At 8 am on January 29, I arrived in Dublin not knowing what to expect, but eager to begin my experience. After traveling to my apartment in Cabinteely, a small village in South Dublin between the coastal beach towns of Dun Laoghaire and Killiney, I ran into a small problem --I was locked out and my landlord was in the Caribbean. But hey, I guess this is what you go to college for-- to learn how to deal with some pressure.
Eventually, I settled in my apartment and prepared for my first day of work. To my surprise, the European Foundation was not strictly comprised of Irish Citizens; rather my coworkers had been carefully selected from all over the European Union. In my branch alone, industrial relations, I collaborated with former professors, lawyers, government officials, and businessmen from Greece, Italy, France, Germany, Finland, Spain, the UK, and even Canada. Although I was only physically working in one country, the international presence and personalities I encountered daily were truly remarkable.
While working at the Foundation, I was responsible for writing thematic features concerning collective dispute resolution, youth employment, and telework for the European Industrial Relations Observatory, a publication covering workplace developments in Europe. Researching the first topic opened my eyes to the different conflict resolution systems (public institutions, independent public agencies, and independent private agencies), collective agreements and their coverage (EU level, national, intersectional, and company), and the variance of dispute resolution measures (conciliation, mediation, and arbitration) among the twenty five Member States, Bulgaria, Romania, and Norway.

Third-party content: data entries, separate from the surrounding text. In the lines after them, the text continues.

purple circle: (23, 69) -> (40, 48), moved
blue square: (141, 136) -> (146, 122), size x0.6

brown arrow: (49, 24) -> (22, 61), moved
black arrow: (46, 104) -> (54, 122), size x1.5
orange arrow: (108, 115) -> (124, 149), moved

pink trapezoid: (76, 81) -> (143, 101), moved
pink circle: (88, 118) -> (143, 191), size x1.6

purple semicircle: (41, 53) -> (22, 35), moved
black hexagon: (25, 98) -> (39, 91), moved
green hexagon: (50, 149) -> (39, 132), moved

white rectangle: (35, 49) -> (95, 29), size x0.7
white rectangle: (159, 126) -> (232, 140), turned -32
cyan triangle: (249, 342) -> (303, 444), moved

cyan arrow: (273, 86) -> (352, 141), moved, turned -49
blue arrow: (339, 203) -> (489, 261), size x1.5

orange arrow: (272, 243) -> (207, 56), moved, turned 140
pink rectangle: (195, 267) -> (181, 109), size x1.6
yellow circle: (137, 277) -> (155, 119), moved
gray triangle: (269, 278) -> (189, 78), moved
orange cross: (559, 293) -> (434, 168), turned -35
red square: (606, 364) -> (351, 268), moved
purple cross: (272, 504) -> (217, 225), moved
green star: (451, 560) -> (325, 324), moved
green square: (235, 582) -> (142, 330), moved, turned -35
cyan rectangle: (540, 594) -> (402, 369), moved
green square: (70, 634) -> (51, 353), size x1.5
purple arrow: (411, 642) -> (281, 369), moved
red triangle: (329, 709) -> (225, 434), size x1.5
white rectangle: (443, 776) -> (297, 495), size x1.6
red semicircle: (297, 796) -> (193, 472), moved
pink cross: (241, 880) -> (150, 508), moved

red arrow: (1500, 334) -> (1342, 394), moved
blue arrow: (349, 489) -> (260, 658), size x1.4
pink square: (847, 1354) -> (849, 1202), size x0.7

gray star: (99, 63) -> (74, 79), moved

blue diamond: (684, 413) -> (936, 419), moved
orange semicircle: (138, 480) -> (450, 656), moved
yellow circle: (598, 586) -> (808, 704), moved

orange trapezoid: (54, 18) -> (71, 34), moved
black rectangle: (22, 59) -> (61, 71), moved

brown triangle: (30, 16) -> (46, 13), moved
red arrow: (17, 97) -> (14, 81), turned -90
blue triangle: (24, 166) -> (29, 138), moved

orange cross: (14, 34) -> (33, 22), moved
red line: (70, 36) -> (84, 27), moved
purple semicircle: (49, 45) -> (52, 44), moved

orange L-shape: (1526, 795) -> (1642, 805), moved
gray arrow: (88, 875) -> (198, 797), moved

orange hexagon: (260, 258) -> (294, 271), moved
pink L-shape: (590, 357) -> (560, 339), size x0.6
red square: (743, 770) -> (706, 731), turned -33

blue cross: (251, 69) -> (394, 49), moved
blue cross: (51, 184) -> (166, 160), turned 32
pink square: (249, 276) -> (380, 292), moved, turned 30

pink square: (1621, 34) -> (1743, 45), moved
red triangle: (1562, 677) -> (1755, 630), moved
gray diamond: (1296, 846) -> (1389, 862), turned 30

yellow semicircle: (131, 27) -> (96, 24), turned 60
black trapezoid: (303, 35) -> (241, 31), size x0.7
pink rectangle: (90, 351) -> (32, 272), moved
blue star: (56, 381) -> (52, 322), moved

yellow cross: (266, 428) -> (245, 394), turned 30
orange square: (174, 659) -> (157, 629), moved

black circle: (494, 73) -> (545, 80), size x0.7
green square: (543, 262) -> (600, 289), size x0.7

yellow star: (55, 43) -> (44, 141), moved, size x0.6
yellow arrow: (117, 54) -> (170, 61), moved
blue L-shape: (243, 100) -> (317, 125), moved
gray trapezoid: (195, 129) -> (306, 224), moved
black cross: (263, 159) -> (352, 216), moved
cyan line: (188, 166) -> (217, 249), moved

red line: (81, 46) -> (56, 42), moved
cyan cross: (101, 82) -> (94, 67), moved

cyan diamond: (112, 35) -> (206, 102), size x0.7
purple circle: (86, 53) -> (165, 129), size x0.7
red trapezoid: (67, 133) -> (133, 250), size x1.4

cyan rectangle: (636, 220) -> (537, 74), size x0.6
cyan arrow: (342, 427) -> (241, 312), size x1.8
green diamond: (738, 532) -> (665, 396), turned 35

During my employment project, I was exposed to the extraordinary predicament facing youth in the labor market: the fraction of population aged 15-24 has and continues to decrease, whereas this same age group faces the highest and the most swiftly rising unemployment rates. Subsequently, I investigated the contemporary youth labor market programs of Europe that seek to reverse this trend. I found this task especially relevant not only because these labor market conditions directly affect college age students, but also because my research was simultaneous to the ongoing French riots during the spring of 2006.
My final undertaking, telework, dealt with this new and rapidly expanding form of work organization which affords personal life development for many employees. In doing so, I primarily investigated the 2002 EU Framework Agreement on Telework (a collective agreement protecting the rights of these isolated employees) and the barriers to its implementation in every European Country. Overall, my research papers during the internship dabbled in three fundamental areas of the ILR curriculum: collective bargaining, labor economics, and human resources.
The European Foundation also afforded me the opportunity to attend a multitude of conferences concerning industrial relations and the future direction and strategies of the European Union. During one conference, I met and discussed my research with Mr. Vladimir Spidla, the current European Union Commissioner for Employment and former Prime Minister of the Czech Republic -- a fair trade off considering I was missing Slope Day during the time.
I would recommend any ILR student looking to pursue an international experience to seriously consider Ireland. Aside from the natural beauty of the landscape and the frequent castles, Ireland also has a trendy aura, especially in Dublin which exhibits characteristics of any large international city. During the semester, I had a remarkable time and it was hard to leave the culture that I learned to love.
Special Thanks to Brigid Beachler, Prof. Daniel, the ILR Alumni Association, and to all of my coworkers who put up with me for four months.